== TASK TO CARRY OUT ==
Within the entries that follow, show each line where the word "Toyota" occurs.

*** PROVIDED DATA Section Begins ***

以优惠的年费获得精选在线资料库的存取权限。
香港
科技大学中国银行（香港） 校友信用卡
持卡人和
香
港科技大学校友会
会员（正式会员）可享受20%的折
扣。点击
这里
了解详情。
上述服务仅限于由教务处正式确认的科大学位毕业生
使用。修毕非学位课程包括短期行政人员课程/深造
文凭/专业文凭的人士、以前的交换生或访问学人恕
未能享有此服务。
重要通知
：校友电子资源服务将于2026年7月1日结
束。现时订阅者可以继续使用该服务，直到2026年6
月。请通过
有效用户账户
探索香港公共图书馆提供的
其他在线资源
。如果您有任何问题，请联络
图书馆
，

*** PROVIDED DATA Section Ends ***
*** PROVIDED DATA Section Begins ***

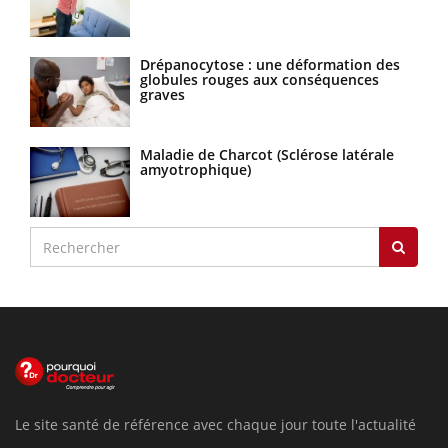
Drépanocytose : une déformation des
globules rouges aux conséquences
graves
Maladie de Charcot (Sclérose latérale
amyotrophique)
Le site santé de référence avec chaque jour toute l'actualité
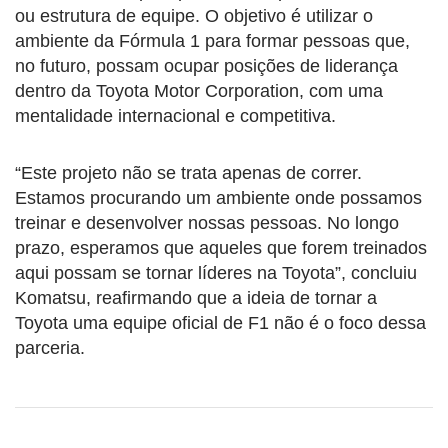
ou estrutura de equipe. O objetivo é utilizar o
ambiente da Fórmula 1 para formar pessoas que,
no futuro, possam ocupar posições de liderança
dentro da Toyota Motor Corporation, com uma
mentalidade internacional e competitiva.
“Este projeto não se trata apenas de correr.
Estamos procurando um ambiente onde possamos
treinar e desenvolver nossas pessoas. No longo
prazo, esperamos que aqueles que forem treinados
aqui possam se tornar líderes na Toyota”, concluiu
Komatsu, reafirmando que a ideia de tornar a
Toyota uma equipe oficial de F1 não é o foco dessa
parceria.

*** PROVIDED DATA Section Ends ***
*** PROVIDED DATA Section Begins ***

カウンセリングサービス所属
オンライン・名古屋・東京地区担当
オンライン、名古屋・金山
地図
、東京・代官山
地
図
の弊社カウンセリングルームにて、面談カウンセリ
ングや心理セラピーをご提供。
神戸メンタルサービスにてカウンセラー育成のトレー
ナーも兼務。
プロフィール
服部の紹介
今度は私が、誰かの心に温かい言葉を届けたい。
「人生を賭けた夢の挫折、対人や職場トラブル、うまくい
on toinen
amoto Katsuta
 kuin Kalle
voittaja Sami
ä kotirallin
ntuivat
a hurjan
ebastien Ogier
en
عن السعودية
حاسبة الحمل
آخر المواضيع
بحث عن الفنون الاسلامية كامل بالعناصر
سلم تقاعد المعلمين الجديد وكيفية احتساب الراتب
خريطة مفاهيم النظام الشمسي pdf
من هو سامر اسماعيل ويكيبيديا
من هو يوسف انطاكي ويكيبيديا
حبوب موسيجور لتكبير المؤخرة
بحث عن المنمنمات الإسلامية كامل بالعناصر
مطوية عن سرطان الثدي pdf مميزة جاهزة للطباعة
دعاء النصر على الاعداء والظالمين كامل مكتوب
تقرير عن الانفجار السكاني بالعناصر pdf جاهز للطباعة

*** PROVIDED DATA Section Ends ***

== REPLY TO THE TASK ==
dentro da Toyota Motor Corporation, com uma
aqui possam se tornar líderes na Toyota”, concluiu
Toyota uma equipe oficial de F1 não é o foco dessa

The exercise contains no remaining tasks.